## Page layout parsing data
----------
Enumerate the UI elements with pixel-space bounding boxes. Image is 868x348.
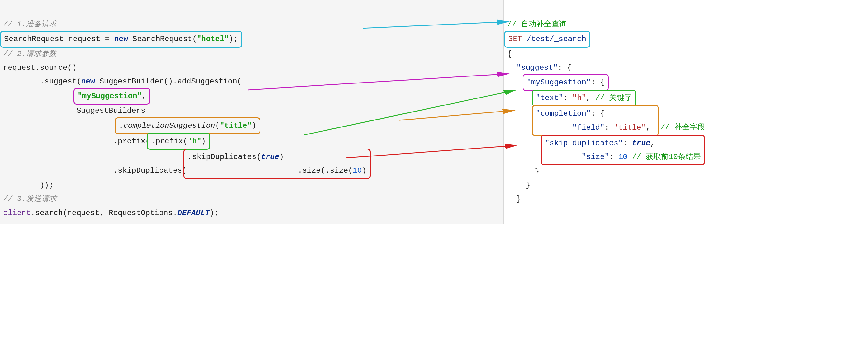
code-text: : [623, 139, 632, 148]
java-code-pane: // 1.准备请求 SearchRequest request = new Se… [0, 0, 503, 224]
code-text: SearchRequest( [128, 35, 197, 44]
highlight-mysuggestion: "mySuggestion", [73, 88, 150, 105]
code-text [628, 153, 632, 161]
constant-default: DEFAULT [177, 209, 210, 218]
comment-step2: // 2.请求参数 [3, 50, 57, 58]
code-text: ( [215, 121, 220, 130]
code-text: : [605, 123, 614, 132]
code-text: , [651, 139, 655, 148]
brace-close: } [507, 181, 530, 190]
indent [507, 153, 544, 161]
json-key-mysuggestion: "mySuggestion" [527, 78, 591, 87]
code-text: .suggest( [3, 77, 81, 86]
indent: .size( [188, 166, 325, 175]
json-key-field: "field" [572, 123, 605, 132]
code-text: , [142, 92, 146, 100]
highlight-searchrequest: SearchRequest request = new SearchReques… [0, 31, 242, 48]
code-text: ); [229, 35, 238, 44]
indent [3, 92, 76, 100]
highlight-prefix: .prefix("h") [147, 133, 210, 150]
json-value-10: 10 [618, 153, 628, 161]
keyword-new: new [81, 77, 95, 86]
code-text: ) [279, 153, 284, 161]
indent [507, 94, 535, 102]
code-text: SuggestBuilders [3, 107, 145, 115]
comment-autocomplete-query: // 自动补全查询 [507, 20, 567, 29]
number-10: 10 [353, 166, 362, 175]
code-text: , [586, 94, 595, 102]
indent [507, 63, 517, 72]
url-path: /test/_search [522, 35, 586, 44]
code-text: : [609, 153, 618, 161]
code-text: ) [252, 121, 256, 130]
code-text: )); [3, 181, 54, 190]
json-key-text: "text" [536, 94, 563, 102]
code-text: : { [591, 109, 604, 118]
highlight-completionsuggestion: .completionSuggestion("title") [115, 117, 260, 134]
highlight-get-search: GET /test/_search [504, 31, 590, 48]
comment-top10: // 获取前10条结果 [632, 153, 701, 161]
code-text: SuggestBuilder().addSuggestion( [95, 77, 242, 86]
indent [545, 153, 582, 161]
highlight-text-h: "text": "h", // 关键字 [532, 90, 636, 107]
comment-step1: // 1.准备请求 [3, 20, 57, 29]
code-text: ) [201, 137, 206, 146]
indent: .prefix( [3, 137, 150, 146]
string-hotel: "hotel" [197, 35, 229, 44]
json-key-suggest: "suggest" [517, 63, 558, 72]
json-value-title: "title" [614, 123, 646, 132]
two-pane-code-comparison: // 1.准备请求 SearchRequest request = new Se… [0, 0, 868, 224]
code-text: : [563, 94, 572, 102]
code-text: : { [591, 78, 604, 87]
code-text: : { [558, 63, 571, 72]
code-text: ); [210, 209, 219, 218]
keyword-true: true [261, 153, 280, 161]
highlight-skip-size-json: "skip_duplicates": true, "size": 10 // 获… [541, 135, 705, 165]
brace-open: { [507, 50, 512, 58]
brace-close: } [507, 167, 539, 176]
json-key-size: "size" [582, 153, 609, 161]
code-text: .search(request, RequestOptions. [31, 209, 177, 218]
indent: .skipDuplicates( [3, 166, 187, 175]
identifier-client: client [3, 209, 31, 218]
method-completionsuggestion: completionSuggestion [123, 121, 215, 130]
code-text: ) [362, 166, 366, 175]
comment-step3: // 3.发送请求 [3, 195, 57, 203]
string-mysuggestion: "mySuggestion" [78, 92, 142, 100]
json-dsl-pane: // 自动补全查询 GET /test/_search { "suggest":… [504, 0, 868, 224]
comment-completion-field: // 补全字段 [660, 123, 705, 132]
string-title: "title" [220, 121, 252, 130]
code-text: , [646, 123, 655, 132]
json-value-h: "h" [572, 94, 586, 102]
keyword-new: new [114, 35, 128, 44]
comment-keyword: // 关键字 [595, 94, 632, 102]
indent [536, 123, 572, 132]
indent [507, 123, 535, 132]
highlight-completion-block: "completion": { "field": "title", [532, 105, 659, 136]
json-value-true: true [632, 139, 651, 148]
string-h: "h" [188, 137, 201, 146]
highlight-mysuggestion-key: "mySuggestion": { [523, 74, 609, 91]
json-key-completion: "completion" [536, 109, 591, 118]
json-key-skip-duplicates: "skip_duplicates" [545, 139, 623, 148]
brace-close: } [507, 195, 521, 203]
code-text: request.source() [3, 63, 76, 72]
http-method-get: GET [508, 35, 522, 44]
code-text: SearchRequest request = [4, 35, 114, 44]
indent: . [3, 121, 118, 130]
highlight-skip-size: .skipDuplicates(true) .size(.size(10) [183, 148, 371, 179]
----------
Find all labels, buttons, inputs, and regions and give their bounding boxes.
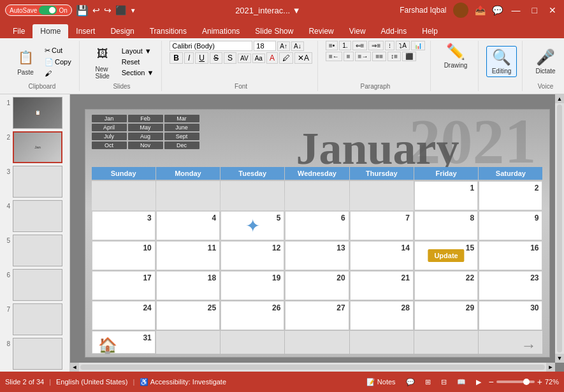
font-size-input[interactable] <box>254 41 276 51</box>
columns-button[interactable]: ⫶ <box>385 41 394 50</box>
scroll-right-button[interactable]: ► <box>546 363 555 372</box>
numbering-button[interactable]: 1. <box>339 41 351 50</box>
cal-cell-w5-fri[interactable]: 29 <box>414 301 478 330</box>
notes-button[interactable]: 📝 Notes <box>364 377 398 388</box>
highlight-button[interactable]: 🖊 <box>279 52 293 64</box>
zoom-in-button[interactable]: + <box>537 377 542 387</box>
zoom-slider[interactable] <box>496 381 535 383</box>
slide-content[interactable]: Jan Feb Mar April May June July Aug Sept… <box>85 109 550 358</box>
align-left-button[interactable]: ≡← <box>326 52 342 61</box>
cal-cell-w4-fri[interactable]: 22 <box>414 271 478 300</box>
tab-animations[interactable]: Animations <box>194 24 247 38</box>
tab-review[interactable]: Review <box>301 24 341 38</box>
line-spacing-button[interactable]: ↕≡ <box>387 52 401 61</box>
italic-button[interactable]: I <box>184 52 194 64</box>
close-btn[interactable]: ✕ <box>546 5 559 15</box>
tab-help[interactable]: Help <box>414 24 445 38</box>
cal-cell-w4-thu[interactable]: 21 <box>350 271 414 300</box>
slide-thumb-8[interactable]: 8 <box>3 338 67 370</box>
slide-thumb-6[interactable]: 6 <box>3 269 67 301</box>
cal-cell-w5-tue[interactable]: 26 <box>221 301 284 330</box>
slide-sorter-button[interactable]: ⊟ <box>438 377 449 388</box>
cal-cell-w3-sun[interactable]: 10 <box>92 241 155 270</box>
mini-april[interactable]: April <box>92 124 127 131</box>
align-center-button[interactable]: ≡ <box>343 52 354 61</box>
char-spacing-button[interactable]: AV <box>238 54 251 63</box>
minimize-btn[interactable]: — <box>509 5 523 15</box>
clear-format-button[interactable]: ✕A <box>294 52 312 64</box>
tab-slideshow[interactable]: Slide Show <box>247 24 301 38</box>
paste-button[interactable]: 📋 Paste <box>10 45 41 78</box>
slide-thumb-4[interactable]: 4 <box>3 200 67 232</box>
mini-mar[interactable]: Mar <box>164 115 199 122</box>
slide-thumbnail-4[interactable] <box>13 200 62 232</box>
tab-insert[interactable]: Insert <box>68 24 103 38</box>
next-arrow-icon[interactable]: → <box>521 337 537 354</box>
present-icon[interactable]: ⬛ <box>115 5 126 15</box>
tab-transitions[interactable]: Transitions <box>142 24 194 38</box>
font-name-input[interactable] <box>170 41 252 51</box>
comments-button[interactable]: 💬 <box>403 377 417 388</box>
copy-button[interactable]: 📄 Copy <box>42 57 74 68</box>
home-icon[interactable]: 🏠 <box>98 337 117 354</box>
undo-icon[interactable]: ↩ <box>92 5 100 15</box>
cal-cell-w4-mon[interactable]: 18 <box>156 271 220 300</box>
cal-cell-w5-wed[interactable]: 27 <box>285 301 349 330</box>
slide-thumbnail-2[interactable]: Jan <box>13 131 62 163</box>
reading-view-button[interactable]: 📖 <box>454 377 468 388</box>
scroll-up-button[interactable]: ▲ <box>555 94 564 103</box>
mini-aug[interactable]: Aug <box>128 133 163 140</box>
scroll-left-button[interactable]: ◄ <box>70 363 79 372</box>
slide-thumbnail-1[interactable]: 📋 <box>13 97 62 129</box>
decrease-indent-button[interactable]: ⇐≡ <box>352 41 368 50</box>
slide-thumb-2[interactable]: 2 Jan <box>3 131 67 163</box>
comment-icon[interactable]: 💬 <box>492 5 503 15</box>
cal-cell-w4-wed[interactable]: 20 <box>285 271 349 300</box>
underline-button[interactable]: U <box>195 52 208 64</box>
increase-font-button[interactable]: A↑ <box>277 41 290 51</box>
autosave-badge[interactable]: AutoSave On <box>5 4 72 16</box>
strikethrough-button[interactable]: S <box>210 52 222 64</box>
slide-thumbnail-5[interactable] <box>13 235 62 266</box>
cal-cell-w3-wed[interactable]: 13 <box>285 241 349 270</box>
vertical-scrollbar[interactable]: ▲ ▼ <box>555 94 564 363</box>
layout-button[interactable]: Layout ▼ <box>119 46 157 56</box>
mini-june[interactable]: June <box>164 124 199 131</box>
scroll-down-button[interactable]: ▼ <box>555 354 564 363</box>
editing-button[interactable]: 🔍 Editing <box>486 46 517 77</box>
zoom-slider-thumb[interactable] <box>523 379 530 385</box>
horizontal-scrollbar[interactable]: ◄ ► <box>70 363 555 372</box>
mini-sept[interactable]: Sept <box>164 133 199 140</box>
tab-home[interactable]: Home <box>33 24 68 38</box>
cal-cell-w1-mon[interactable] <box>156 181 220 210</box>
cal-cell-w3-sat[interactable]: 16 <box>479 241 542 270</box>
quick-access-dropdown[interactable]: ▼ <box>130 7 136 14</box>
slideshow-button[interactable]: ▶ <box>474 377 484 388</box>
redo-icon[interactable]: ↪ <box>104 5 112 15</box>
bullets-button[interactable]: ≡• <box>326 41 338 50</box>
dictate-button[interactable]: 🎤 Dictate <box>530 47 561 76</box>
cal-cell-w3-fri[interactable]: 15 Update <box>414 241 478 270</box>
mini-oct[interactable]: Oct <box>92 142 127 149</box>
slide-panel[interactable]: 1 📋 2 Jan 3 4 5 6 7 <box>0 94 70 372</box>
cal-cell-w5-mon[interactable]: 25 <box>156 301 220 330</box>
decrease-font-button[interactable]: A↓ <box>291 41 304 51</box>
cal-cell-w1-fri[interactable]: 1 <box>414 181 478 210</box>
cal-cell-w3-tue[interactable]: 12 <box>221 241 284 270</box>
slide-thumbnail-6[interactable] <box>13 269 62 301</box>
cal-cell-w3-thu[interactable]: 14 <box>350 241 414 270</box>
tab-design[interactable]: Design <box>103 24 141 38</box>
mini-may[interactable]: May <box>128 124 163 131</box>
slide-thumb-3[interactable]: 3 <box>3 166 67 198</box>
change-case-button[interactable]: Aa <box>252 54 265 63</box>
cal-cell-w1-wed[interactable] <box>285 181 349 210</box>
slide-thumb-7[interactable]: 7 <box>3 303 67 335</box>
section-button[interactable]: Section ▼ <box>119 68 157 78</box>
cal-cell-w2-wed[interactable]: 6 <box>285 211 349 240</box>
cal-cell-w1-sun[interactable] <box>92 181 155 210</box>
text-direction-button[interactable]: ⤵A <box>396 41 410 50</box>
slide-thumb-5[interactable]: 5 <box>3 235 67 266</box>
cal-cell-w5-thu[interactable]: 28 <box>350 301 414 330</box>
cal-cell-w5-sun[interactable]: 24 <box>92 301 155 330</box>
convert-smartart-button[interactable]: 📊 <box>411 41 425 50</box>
----------
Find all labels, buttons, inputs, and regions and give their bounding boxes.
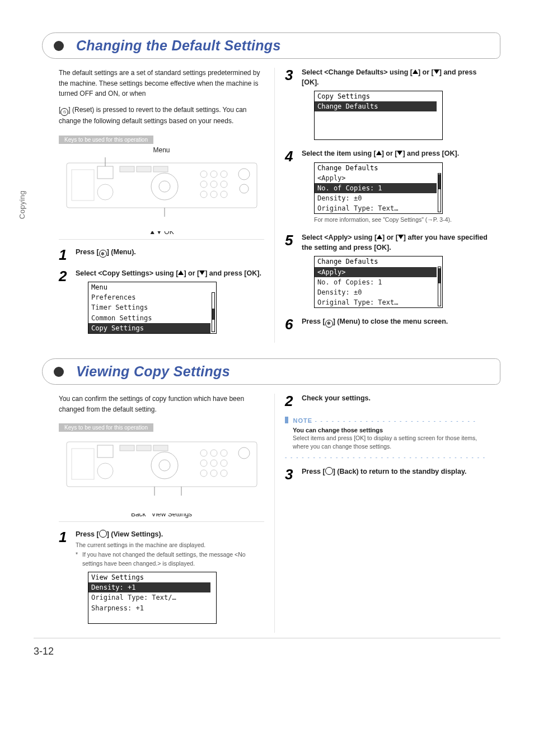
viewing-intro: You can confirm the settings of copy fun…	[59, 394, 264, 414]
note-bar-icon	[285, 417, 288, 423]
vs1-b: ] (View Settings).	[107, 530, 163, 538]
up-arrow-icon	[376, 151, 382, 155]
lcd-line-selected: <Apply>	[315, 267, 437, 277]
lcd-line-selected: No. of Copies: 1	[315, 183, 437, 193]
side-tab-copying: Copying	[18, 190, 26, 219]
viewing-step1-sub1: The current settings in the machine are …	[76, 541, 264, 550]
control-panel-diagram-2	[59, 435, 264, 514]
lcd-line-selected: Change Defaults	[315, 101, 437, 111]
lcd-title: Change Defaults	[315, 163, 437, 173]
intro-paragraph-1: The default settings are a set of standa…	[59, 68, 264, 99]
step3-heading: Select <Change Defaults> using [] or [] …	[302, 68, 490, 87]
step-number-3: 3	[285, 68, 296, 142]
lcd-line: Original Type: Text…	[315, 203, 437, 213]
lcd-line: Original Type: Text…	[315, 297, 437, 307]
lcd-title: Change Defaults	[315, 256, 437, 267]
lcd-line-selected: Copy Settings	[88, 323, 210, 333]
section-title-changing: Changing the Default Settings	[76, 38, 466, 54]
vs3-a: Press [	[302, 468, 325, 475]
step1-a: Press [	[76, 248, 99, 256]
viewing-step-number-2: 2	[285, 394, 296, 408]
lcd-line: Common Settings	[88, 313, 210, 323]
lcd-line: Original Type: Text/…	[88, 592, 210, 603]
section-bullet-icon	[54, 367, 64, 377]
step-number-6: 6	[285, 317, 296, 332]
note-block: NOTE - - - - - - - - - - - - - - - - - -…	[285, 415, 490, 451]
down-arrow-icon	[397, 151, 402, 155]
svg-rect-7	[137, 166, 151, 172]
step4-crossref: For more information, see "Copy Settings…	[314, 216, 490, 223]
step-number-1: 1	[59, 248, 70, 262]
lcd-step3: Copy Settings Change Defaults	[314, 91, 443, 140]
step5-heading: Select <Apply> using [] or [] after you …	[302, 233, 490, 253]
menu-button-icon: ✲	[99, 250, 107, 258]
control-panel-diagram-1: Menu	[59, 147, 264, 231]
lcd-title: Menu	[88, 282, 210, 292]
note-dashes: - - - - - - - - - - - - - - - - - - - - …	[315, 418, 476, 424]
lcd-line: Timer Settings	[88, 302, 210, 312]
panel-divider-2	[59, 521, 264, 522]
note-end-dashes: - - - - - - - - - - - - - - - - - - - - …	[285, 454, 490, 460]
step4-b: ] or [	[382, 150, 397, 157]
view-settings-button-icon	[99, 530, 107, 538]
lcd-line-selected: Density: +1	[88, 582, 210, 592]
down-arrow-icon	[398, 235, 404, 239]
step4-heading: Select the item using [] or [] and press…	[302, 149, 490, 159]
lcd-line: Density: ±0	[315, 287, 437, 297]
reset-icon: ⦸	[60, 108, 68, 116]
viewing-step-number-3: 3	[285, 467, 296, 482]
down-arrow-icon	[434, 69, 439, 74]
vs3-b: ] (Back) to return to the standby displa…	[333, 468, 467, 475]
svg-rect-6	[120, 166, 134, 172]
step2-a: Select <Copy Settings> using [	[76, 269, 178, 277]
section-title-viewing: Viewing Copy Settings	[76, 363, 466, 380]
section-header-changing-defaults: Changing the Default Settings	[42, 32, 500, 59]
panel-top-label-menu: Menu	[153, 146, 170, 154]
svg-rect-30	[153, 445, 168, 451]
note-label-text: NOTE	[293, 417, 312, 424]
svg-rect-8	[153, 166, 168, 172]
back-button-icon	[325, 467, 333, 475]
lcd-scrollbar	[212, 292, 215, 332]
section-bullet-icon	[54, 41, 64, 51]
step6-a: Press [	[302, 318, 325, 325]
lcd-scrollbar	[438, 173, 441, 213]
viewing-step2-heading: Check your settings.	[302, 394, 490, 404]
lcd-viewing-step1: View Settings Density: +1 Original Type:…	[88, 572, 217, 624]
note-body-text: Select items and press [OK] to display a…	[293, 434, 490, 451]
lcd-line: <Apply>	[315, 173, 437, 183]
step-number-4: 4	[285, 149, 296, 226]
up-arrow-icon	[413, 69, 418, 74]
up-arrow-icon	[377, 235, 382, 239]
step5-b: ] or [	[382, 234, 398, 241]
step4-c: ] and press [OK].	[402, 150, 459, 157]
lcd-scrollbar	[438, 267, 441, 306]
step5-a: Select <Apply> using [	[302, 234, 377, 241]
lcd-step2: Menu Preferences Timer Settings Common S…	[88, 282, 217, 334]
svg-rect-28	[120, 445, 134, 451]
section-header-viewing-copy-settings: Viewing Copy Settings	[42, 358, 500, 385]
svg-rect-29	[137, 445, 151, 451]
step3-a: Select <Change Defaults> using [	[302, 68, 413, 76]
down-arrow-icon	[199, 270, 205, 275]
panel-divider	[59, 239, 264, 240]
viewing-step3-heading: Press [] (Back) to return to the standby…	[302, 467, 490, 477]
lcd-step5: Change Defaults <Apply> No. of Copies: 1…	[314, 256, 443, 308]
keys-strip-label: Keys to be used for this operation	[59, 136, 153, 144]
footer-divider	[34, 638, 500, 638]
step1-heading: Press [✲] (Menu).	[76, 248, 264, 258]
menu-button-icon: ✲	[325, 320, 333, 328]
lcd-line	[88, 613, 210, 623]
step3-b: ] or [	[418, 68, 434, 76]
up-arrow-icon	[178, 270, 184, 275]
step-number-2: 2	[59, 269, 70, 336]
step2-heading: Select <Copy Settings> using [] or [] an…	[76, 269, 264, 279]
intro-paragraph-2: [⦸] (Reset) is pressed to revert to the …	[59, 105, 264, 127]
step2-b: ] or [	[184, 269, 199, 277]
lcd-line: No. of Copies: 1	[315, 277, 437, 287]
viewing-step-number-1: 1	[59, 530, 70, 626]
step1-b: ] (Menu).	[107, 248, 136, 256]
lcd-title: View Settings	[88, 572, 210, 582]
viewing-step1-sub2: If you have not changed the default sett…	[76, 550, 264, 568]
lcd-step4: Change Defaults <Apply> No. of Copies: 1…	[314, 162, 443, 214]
----------
## WHAT IS EXPECTED
In the records above, locate each line with the word "test". Copy all such lines.

## FINISHED EXERCISE
url-path: /test/_search [522, 35, 586, 44]
highlight-get-search: GET /test/_search [504, 31, 590, 48]
json-dsl-pane: // 自动补全查询 GET /test/_search { "suggest":… [504, 0, 868, 224]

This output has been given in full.